Accessibility and visibility: considering the needs and contexts of repositories in South Africa

Global momentum for open access and open science is putting pressure on researchers and institutions to make all their outputs, including research data, as accessible and visible as possible.
Accessibility and visibility: considering the needs and contexts of repositories in South Africa

A digital repository is a software system that manages and provides access to digital objects. In a university setting these digital objects include publications, theses and dissertations, data — from field-specific to general — or special collections of research materials that have been digitised for preservation and broader access. These all have different needs, end-users and requirements. Repository options can range from highly complex and feature-laden software systems — that integrate with a range of open science systems for maximum visibility — to systems specifically designed for low-resource settings where Internet access is not assumed and no technical skills are required by the repository managers.

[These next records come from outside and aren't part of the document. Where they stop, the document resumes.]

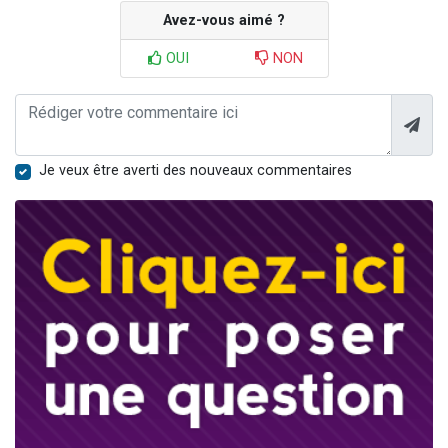
Avez-vous aimé ?
OUI
NON
Je veux être averti des nouveaux commentaires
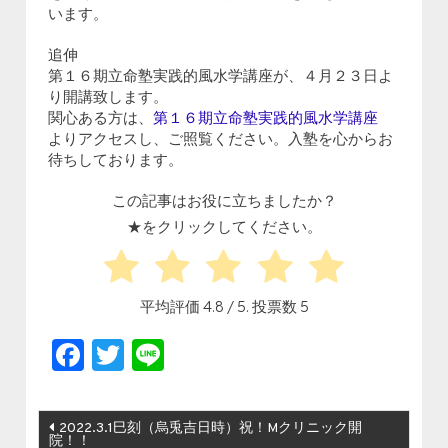
います。
追伸
第１６期立命塾実践的風水学講座が、４月２３日よ
り開講致します。
関心ある方は、
第１６期立命塾実践的風水学講座
よりアクセスし、ご照覧ください。入塾を心からお
待ちしております。
この記事はお役に立ちましたか？
★をクリックしてください。
平均評価
4.8
/ 5. 投票数
5
Facebook
Twitter
Line
投稿ナビゲーション
2022.3.1巳刻（烏兎吉日時）祝！Mクリニック開
院！！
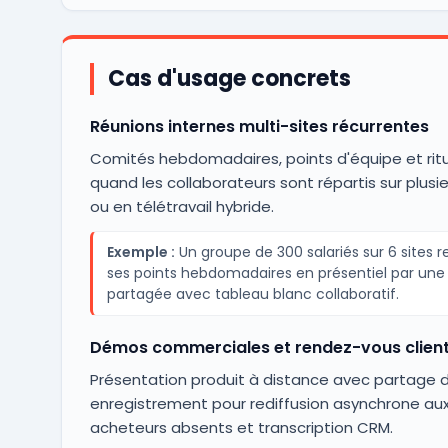
Cas d'usage concrets
Réunions internes multi-sites récurrentes
Comités hebdomadaires, points d'équipe et ritu
quand les collaborateurs sont répartis sur plusie
ou en télétravail hybride.
Exemple :
Un groupe de 300 salariés sur 6 sites 
ses points hebdomadaires en présentiel par une 
partagée avec tableau blanc collaboratif.
Démos commerciales et rendez-vous clien
Présentation produit à distance avec partage d
enregistrement pour rediffusion asynchrone au
acheteurs absents et transcription CRM.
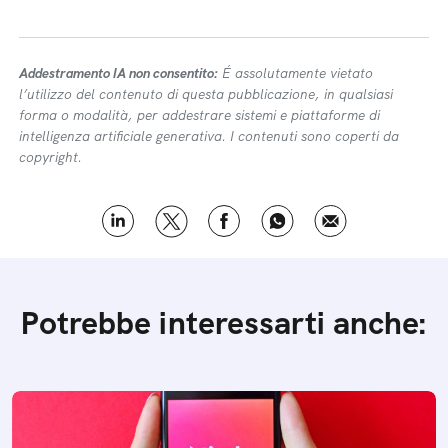
Addestramento IA non consentito:
É assolutamente vietato
l’utilizzo del contenuto di questa pubblicazione, in qualsiasi
forma o modalità, per addestrare sistemi e piattaforme di
intelligenza artificiale generativa. I contenuti sono coperti da
copyright.
Potrebbe interessarti anche:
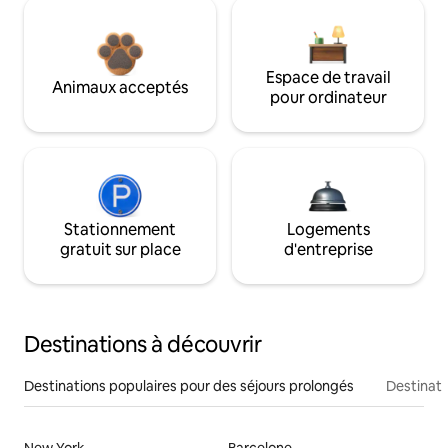
Espace de travail
Animaux acceptés
pour ordinateur
Stationnement
Logements
gratuit sur place
d'entreprise
Destinations à découvrir
Destinations populaires pour des séjours prolongés
Destinati
New York
Barcelone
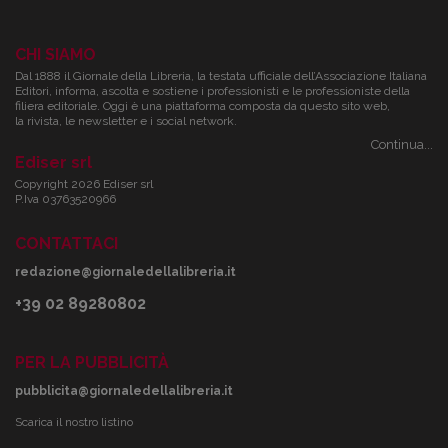
CHI SIAMO
Dal 1888 il Giornale della Libreria, la testata ufficiale dell’Associazione Italiana
Editori, informa, ascolta e sostiene i professionisti e le professioniste della
filiera editoriale. Oggi è una piattaforma composta da questo sito web,
la rivista, le newsletter e i social network.
Continua...
Ediser srl
Copyright 2026 Ediser srl
P.Iva 03763520966
CONTATTACI
redazione@giornaledellalibreria.it
+39 02 89280802
PER LA PUBBLICITÀ
pubblicita@giornaledellalibreria.it
Scarica il nostro listino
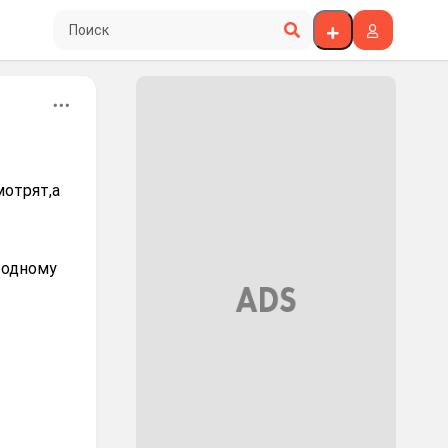
Поиск по сайту
мотpят,а
 одному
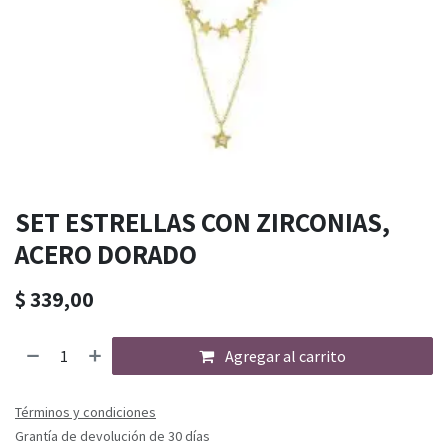
SET ESTRELLAS CON ZIRCONIAS,
ACERO DORADO
$
339,00
Agregar al carrito
Términos y condiciones
Grantía de devolución de 30 días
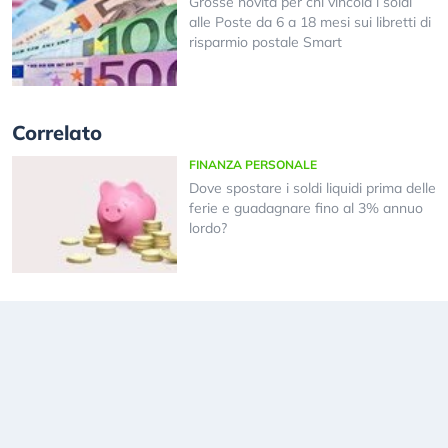
Grosse novità per chi vincola i soldi
alle Poste da 6 a 18 mesi sui libretti di
risparmio postale Smart
Correlato
FINANZA PERSONALE
Dove spostare i soldi liquidi prima delle
ferie e guadagnare fino al 3% annuo
lordo?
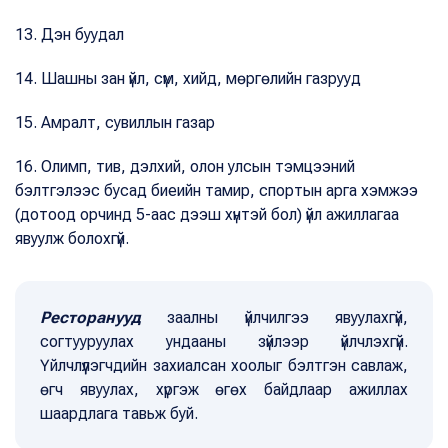
13. Дэн буудал
14. Шашны зан үйл, сүм, хийд, мөргөлийн газрууд
15. Амралт, сувиллын газар
16. Олимп, тив, дэлхий, олон улсын тэмцээний
бэлтгэлээс бусад биеийн тамир, спортын арга хэмжээ
(дотоод орчинд 5-аас дээш хүнтэй бол) үйл ажиллагаа
явуулж болохгүй.
Ресторанууд
заалны үйлчилгээ явуулахгүй,
согтууруулах ундааны зүйлээр үйлчлэхгүй.
Үйлчлүүлэгчдийн захиалсан хоолыг бэлтгэн савлаж,
өгч явуулах, хүргэж өгөх байдлаар ажиллах
шаардлага тавьж буй.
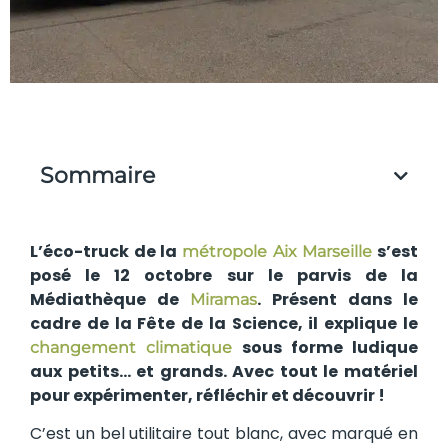
Sommaire
L’éco-truck de la
s’est
métropole Aix Marseille
posé le 12 octobre sur le parvis de la
Médiathèque de
. Présent dans le
Miramas
cadre de la Fête de la Science, il explique le
sous forme ludique
changement climatique
aux petits… et grands. Avec tout le matériel
pour expérimenter, réfléchir et découvrir !
C’est un bel utilitaire tout blanc, avec marqué en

“While many South African institutions have their own repositories we see a wide variation within that group,” says Wesley Barry, ORCID support specialist at TENET. “Some of the larger universities have highly sophisticated repositories, including data repositories with accompanying support teams, while others are struggling with outdated systems because they don’t have the support for technical upgrades.”

However, the global momentum building for open access and open science is putting pressure on researchers and institutions to make all their outputs, including research data, as accessible and visible as possible.

The push to publish research data

For Dr Benito Trollip, a researcher at the South African Center for Digital Language Resources (SADiLaR) and an open data advocate, the first step is to help South African researchers, particularly researchers in the humanities, understand the value of their data for research other than their own.

“Researchers can spend months or even years gathering and refining a data set,” explains Trollip. “They may use this for their own research and publications, but not see the value this data may have for a researcher in another field. For instance a political scientist working on a dataset of speeches by African presidents over three decades may not realise the value such data could have for a linguist.”

He argues that making this data available opens up possibilities for wider research, and, considering how much research is paid for by public funds, there is a moral argument to be made that all outputs of the work, publication and data, should be publicly accessible.

“Not everybody has the funds to, for instance, go into the field and conduct interviews with a particular group of people, but making this anonymised data available could create interesting opportunities for other avenues of research.”

Trollip acknowledges that data can be sensitive, but rather than using this as an excuse to lock it away he points to data management strategies around anonymising data or making data available only for specific, pre-vetted, research needs.

While the public good argument for data publication does incentivise some researchers, funders and journals are increasingly mandating data publication, which is perhaps the stick to make the majority of researchers and research institutions start considering the options.

A challenge of resources

Effective repositories require significant resources, particularly in terms of skills and staff. As a first step, to get a repository up and running and ensure the software is properly maintained, particular technical skills are needed. Here, says Barry, comes the first challenge. Repositories are often owned by the university libraries, and that usually requires that the library have their own specialised IT department to manage it. Or failing that, a strong relationship with the university’s central IT to ensure the upgrading of these systems are prioritised.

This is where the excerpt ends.